Try it: Would you reproduce exactly the lines below from the one holding "SUPPORTO CLIENTI" through the one holding "Contattaci su Whatsapp", inclusive, and no others?

[Saved data entries]
────────────────

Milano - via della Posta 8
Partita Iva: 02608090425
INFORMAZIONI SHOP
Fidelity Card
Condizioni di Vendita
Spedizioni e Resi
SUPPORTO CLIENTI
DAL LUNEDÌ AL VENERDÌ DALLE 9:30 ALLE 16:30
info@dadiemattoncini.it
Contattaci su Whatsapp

────────────────

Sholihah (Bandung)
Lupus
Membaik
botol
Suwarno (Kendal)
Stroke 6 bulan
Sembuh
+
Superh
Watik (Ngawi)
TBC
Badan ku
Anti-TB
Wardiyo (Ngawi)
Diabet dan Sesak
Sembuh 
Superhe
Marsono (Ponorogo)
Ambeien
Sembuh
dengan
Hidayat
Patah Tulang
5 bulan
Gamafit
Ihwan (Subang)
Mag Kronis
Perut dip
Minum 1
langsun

────────────────

Solution below:
SUPPORTO CLIENTI
DAL LUNEDÌ AL VENERDÌ DALLE 9:30 ALLE 16:30
info@dadiemattoncini.it
Contattaci su Whatsapp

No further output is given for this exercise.